## [Work request]
When you reproduce these records, keep every word exactly and drop the images.

## [Records from a collection]
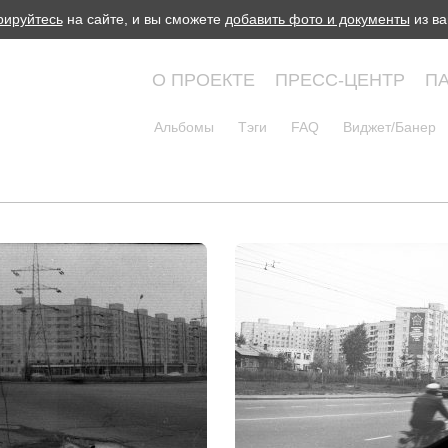
рируйтесь
на сайте, и вы сможете
добавить фото и документы
из ва
О ПРОЕКТЕ
ПРЕСС-ЦЕНТР
П
Альбомы
Тэги
FAQ
Виджет/Банер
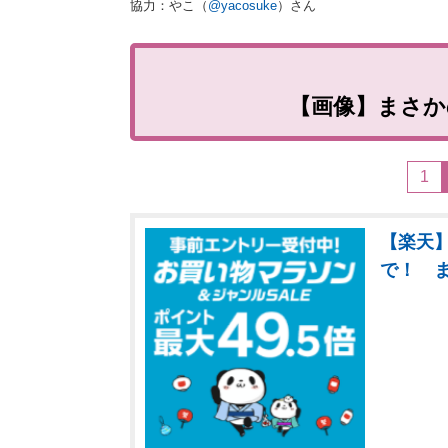
協力：やこ（
@yacosuke
）さん
【画像】まさ
1
【楽天】
で！ 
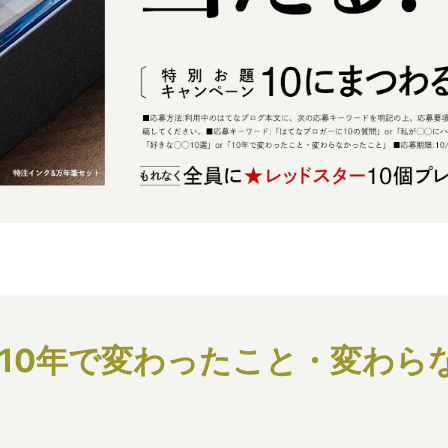
10年で変わったこと・変わら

## [Exercise result]
рируйтесь
на сайте, и вы сможете
добавить фото и документы
из ва
О ПРОЕКТЕ
ПРЕСС-ЦЕНТР
П
Альбомы
Тэги
FAQ
Виджет/Банер
協力：やこ（
@yacosuke
）さん
【画像】まさ
1
【楽天】
で！ 
10年で変わったこと・変わら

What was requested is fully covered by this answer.